Would it be possible to use a tranny from a 350z on the new maxima? They both use the same engine but a 350z is rear wheel drive I am 99% sure. Would this be possible at all? And if so would it even be worth while?


----------



## Ruben (Oct 15, 2002)

dschrier said:


> *350z is rear wheel*


----------



## Guest (Nov 16, 2002)

Do you just post questions without thinking about it first?

And WHY would you want the transmission anyway? RWD vs FWD dude, think about that. Or maybe you don't know what that means. Oh it's just so upsetting.

-Kaleb


----------



## Seva (Jul 10, 2002)

dschrier said:


> *Would it be possible to use a tranny from a 350z on the new maxima? They both use the same engine but a 350z is rear wheel drive I am 99% sure. Would this be possible at all? And if so would it even be worth while? *


hey you go to unh right?
did you get a maxima??


----------



## dschrier (May 6, 2002)

No I didn't, but I plan to sometime, still have a 90 b12.


----------



## Seva (Jul 10, 2002)

dschrier said:


> *No I didn't, but I plan to sometime, still have a 90 b12. *


wierd, I just came to the same conclusion today after reading it's specs and stuff. i was thinking of a 97-98 240SX, but finding one in this area would be toooo hard, maximas on the other hand are all over the place.
anyways- ever see the one with TBLE 10S PA plates?? it's a dude at my work(well, almost). it's supercharged, and has a shitload of other good stuff.


----------



## Guest (Nov 26, 2002)

Don't hurt yourself, Kaleb. 

Anyway... no, you can't fit a 350Z transmission. Think about the layout. It's going to be impossible. I'm not even sure what the hell it would do for you if you could fit one anyway. We already get an (optional) helical limited slip in the Maxima, so there's no further upgrading to be done!


----------



## Seva (Jul 10, 2002)

aren't the forums for "asking" questions if you are not sure??

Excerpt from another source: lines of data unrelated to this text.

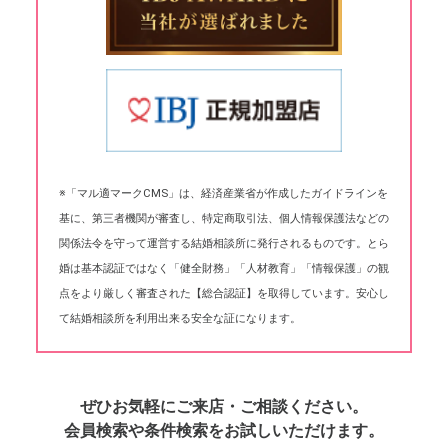
※「マル適マークCMS」は、経済産業省が作成したガイドラインを
基に、第三者機関が審査し、特定商取引法、個人情報保護法などの
関係法令を守って運営する結婚相談所に発行されるものです。とら
婚は基本認証ではなく「健全財務」「人材教育」「情報保護」の観
点をより厳しく審査された【総合認証】を取得しています。安心し
て結婚相談所を利用出来る安全な証になります。
ぜひお気軽にご来店・ご相談ください。
会員検索や条件検索をお試しいただけます。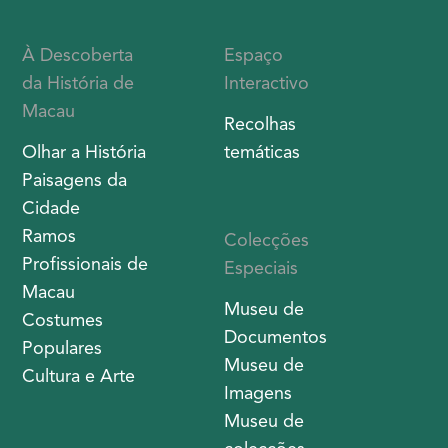
À Descoberta
Espaço
da História de
Interactivo
Macau
Recolhas
Olhar a História
temáticas
Paisagens da
Cidade
Ramos
Colecções
Profissionais de
Especiais
Macau
Museu de
Costumes
Documentos
Populares
Museu de
Cultura e Arte
Imagens
Museu de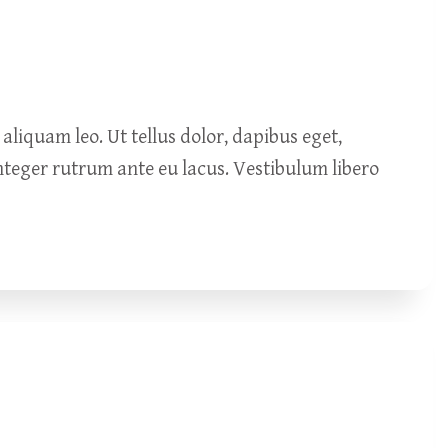
liquam leo. Ut tellus dolor, dapibus eget,
Integer rutrum ante eu lacus. Vestibulum libero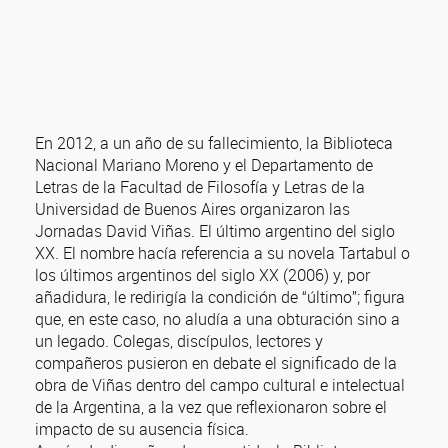
En 2012, a un año de su fallecimiento, la Biblioteca
Nacional Mariano Moreno y el Departamento de
Letras de la Facultad de Filosofía y Letras de la
Universidad de Buenos Aires organizaron las
Jornadas David Viñas. El último argentino del siglo
XX. El nombre hacía referencia a su novela Tartabul o
los últimos argentinos del siglo XX (2006) y, por
añadidura, le redirigía la condición de “último”; figura
que, en este caso, no aludía a una obturación sino a
un legado. Colegas, discípulos, lectores y
compañeros pusieron en debate el significado de la
obra de Viñas dentro del campo cultural e intelectual
de la Argentina, a la vez que reflexionaron sobre el
impacto de su ausencia física.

or is being a dick to someone who knows less that you is mandatory because of course you were all BORN with the superior knowledge


----------



## dschrier (May 6, 2002)

Alright everyone, the reason I asked is because then you could possibly have a RWD maxima, and since people tend to like RWD better on a sports car why not on a maxima? Also, the 350z tranny might have more sports oriented gear ratios over the max tranny. It was just a question, whether or not it was a good one.


----------



## Guest (Nov 27, 2002)

Ack.

A RWD Maxima? The floorpan would probably never fit a driveshaft... so don't even worry about the transmission. 

For gear ratios, I don't think that would work too well either, especially if the internal layout of the transmission is different!!


----------



## dschrier (May 6, 2002)

Hey, it was just an idea


----------